Cette semaine, nous pouvons découvrir en salles Des Feux dans la plaine, le premier film du réalisateur chinois Zhang Ji distribué par Memento.
Des Feux dans la plaine prend d’abord place en 1997, dans la ville de Fentun. Jiang Bufan, un policier, enquête sur des meurtres en série de conducteurs de taxis pendant que la colère et le ressentiment des chauffeurs montent. Il noue également un lien d’amitié et de protection envers Zhuang Shu, le fils d’un ouvrier qui parvient encore à s’en sortir financièrement à une époque où les usines ferment partout dans la région. Ce n’est pas le cas de Li Shoulian, un collègue du père de Shu, et de sa fille Li Fei qui eux subissent de plein fouet la crise économique et sociale qui ravage la ville. Li Fei ne songe qu’à quitter la ville et partir tenter sa chance dans le Sud du pays mais Zhuang Shu est amoureux d’elle et voudrait vivre à ses côtés.
Des Feux dans la plaine se déroule en deux temps, puisqu’à la moitié du film, un événement inattendu se produit et le film reprend son récit après une ellipse de 12 ans. Ce parti pris dynamise un scénario qui, jusque-là, s’inscrit dans un univers assez classique des récits chinois et hongkongais des années 90, entre son intrigue policière et le contexte social qu’il dépeint, notamment au travers de ses protagonistes. Nous suivons à la fois le passage de flambeau de l’enquête de Bufan à Shu et le récit dramatique de l’histoire d’amour qu’il vit avec Li Fei et tandis que le film rejoint ces deux actions centrales, il resserre peu à peu son cadre et les personnages qu’il implique au strict minimum. Pour chacune des deux parties du film, nous partons de manifestations de chauffeurs de taxi ou de séquences animées de bars et de boîtes de nuit pour arriver à des scènes exclusivement en intérieurs dépouillés ou dans des décors désertés, parfois même rendus purement abstraits par des effets de flou. Alors que Li Fei et Shu rêvent d’un avenir meilleur dans un Sud fantasmé, qui d’ailleurs reste très vague (Li Fei évoque à chaque fois plusieurs régions potentielles et aucune ville spécifique n’est nommée) impliquant une meilleure situation sociale et davantage d’opportunités, le film se vide progressivement de son animation et de ses personnages. Des Feux dans la plaine n’insiste pas sur son propos social dans les dialogues ; la partie la plus importante de ses intentions se manifeste dans la mise en scène et les choix de cadre, rendant le film à la fois plus subtil et plus efficace.
La photographie est d’ailleurs particulièrement soignée, ce qui fait sens avec la formation de chef opérateur de Zhang Ji avant de débuter la réalisation.

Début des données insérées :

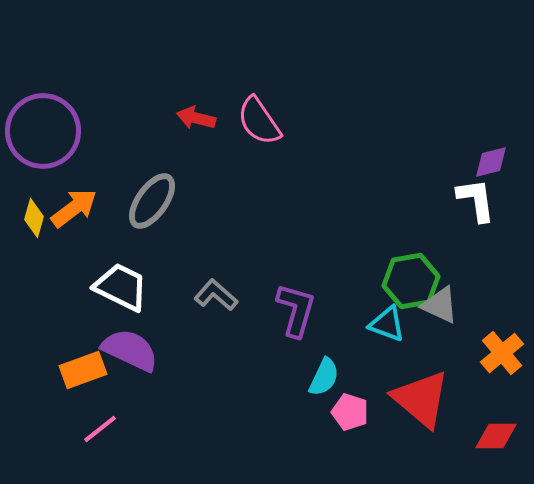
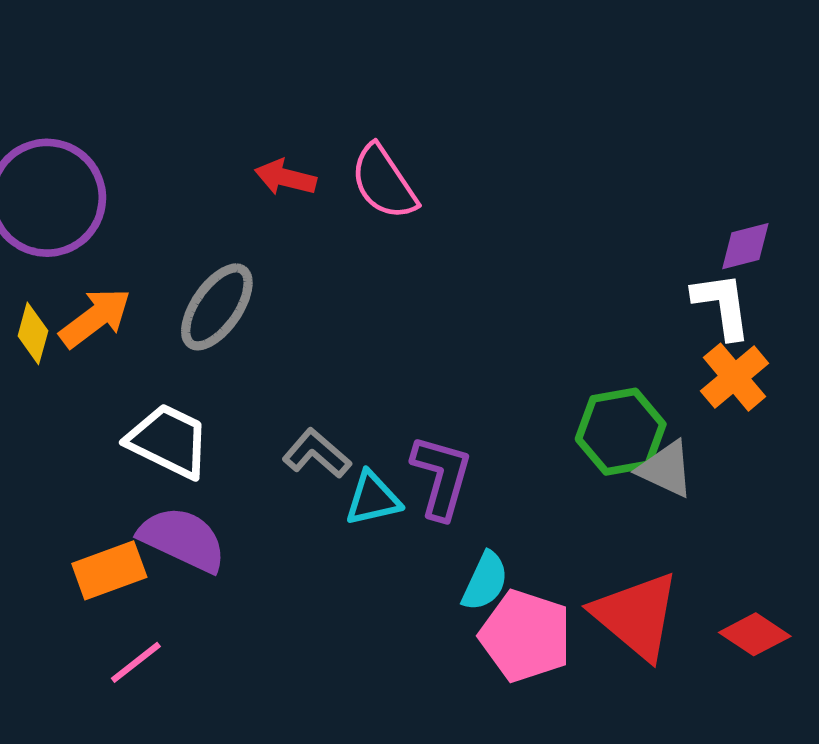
cyan triangle: (387, 324) -> (373, 499), moved, turned -33
orange cross: (502, 353) -> (734, 377), moved
pink pentagon: (350, 412) -> (526, 636), size x1.6
red diamond: (496, 436) -> (755, 634), moved, turned 33

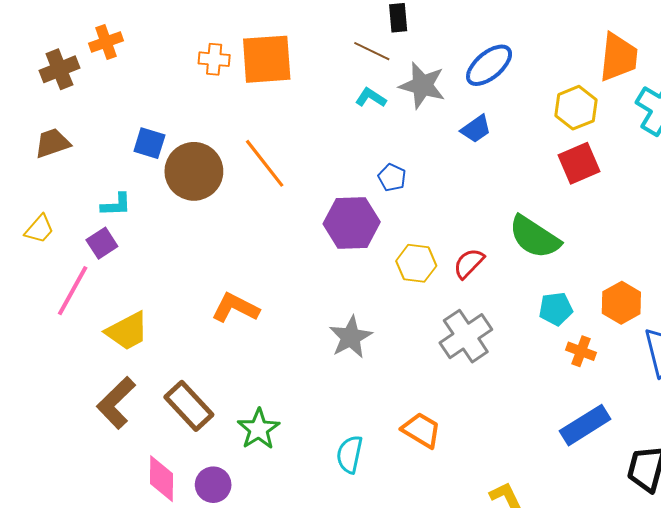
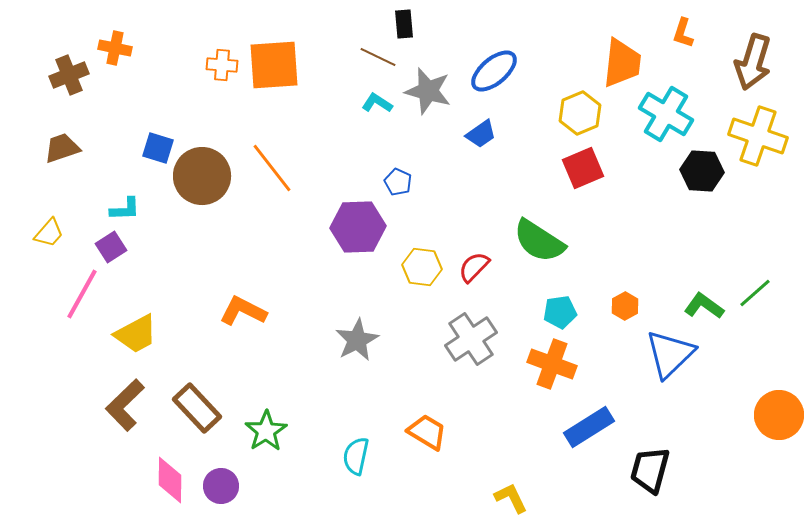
orange cross: (106, 42) -> (115, 48), turned 32
orange hexagon: (621, 303) -> (625, 306), size x0.7
orange cross: (581, 351) -> (552, 364), moved, size x1.6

Le polar se distingue, entre autres, dans ses séquences nocturnes avec des jeux de lumières qui mettent en valeur les détails et les couleurs tout en tirant des contrastes bruts d’ombres et de noirs profonds. Des Feux dans la plaine est si visuellement plaisant que ses interprètes en sont même presque trop embellis, manquant de tomber dans la pure image, notamment Liu Haoran, l’acteur de Zhuang Shu, qui, dans la seconde partie du film, devient parfois un acteur à contempler plutôt qu’un personnage à suivre. Toutefois, dans l’ensemble, le casting remplit son rôle de façon convaincante, en particulier Zhou Dongyu, interprète de Li Fei, qui reste juste, même lors de séquences plus mélodramatiques.
Même s’il se montre parfois un peu classique dans ses enjeux, surtout dans sa première partie, les subversions de certaines attentes et la minutie de la confection esthétique de Des Feux dans la plaine annoncent un début de carrière extrêmement prometteur et attisent la curiosité sur les futurs projets de Zhang Ji. Une telle maîtrise de la mise en scène dans un premier film est définitivement très encourageante.
Elie Gardel
Des Feux dans la plaine de Zhang Ji. Chine. 2021. En salles le 09/07/2025.